Sammanfattning: This master’s thesis explores the application of Modeling and Simulation (M&S) techniques in military operations involving Forward Arming and Refueling Points (FARP). FARPs play a crucial role in supporting aircraft operations by facilitating deep penetration into enemy territory and ensuring sustained presence in the Area of Operation (AOO). Due to the limited reach of aircraft, FARPs often become essential for accessing the AOO. Logistical units that are responsible for establishing FARPs, face the challenge of timely deployment, as joint air operations planning is complex and time-consuming. M&S is employed to enhance the efficiency of FARP planning processes for military helicopters.M&S allows for the testing of various solutions without the need for physical experiments, thereby enabling the exploration of different options during the planning phase of FARP operations.

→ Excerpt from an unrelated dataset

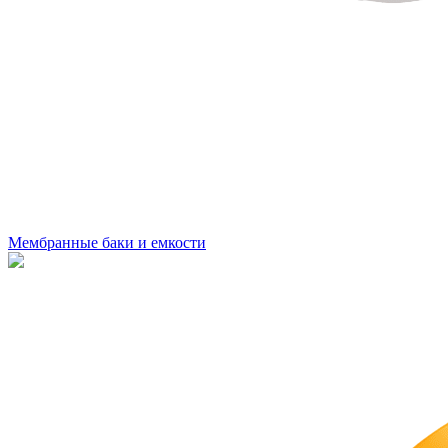
Мембранные баки и емкости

The Information Systems (IS) framework is utilized to create a theoretical knowledge base, forming the foundation for developing a M&S product tailored to the requirements of FARP operations.This master’s thesis utilizes the Fuzzy Cognitive Mapping (FCM) method to construct a model of FARP operations, while employing Monte Carlo Simulation to quantify associated risks and discrete event simulation to simulate the time aspects of such operations. The outcomes include a Python-based simulation program that interprets real-world map images, simulates FARP operations, and generates data such as helicopter fuel consumption and FARP survival probability.Although the simulation program has limited functionality, it demonstrates the potential of M&S to support decision-making processes for FARP commanders, which can enhance the overall efficiency of the FARP planning process. This is shown by a Spearman correlation test and Student's t-test, which revealed significant relationships among different elements of the model, reflecting the dynamics observed in real- world FARP operations. Further enhancements can be made to the simulation program by incorporating additional dynamic elements of the model.